Zargoza’s mouth had gone dry from hanging open.
“They couldn’t dig graves fast enough so they set fire to big mounds of bodies back at Snake Creek. The sky was black with the smoke. The islands were flat, and every tree was uprooted or snapped. There was one family who survived because the hurricane knocked their whole house off the foundation in one piece and it surfed the storm surge out into Florida Bay.”
“…And for months afterward corpses were found in the mangrove swamp,” said Barrymore.
The Diaz Boys began talking excitedly among themselves.
Serge pointed at the TV. “Hey, you’re missing the movie.”
31
Jethro Maddox awoke in his parachute harness in the middle of a hurricane, twisting and swinging wildly from the tallest palm tree behind Hammerhead Ranch. Every third or fourth swing, he hit the tree trunk. “Owww! Galanos!” He heard a loud, ripping sound and looked up.
“Oh, Mr. Temple, you’re hopelessly old-fashioned,” said Bogart. “Your ideas date back years. You still live in the time when America thought it could get along without the Johnny Roccos. Welcome back, Rocco, it was all a mistake…”
The Diaz Boys listened intently to the movie, and Zargoza began thinking about the briefcase. It wasn’t safe in the storm-he had to move it. No, that was more risky. No, move it. Don’t. Move it. Don’t. It was driving him insane. He stood and grabbed the back of a chair for support until he calmed down. Then he started walking slowly around the bar in a state of utter paranoia.
“Yeah, that’s me, sure! I was all those things-and more!” said Edward G. “When Rocco talked, people shut up and listened. What Rocco said went. Nobody was as big as Rocco!”
Serge picked up Zargoza’s vibe. Rope-a-dope was working. Serge’s gut told him it was time to make his move. Serge stuck his pistol inside his belt and covered it with his untucked tropical shirt. He turned the sound down on Key Largo and stuck the TV remote in his back pocket, and he began a wide circle around the bar, tracking Zargoza.
Zargoza picked up Serge in his peripheral vision.

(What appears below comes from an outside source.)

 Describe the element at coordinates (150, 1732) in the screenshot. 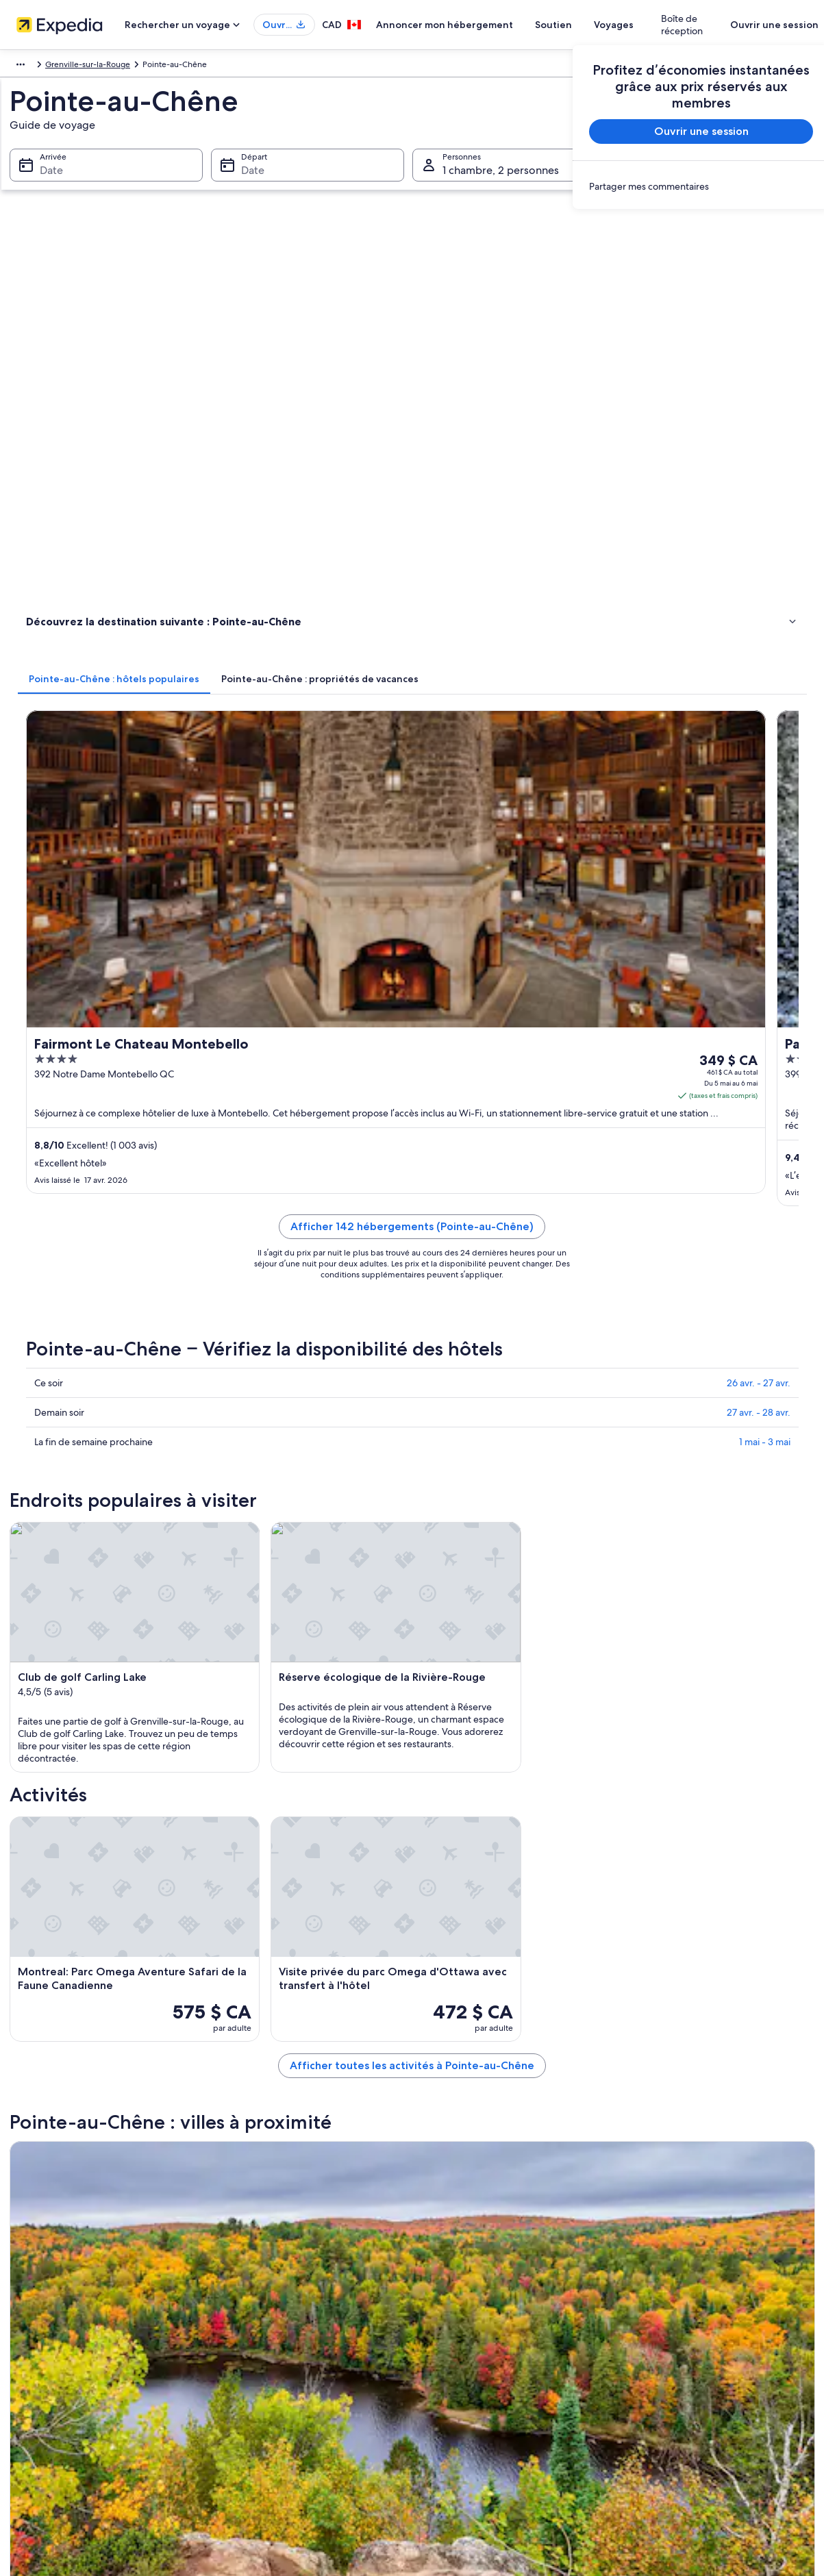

So that’s it! He’s the Judas! Zargoza patted his lower stomach, making sure his Colt was secure. He began counter-circling Serge.
Serge and Zargoza continued their pas de deux until each had circumnavigated the inside of the bar three times.
“All right!” shouted Zargoza. “Fuck this noise!”
He pulled the Colt and leveled it at Serge, who simultaneously went for his own piece. Except that Serge had become distracted by a historic photo of Tennessee Williams on the wall, and Zargoza beat him to the draw.
“Drop it! Now!” Zargoza shouted. Everyone flattened on the floor.
Serge froze in front of Tennessee ’s picture. Just as he realized Zargoza had gotten the jump on him, other voices began yelling.
“You drop it, Fiddlebottom!” It was the Diaz Boys, aiming TEC-9 submachine guns.
Zargoza dropped his weapon. “I asked you not to call me that,” he said demurely.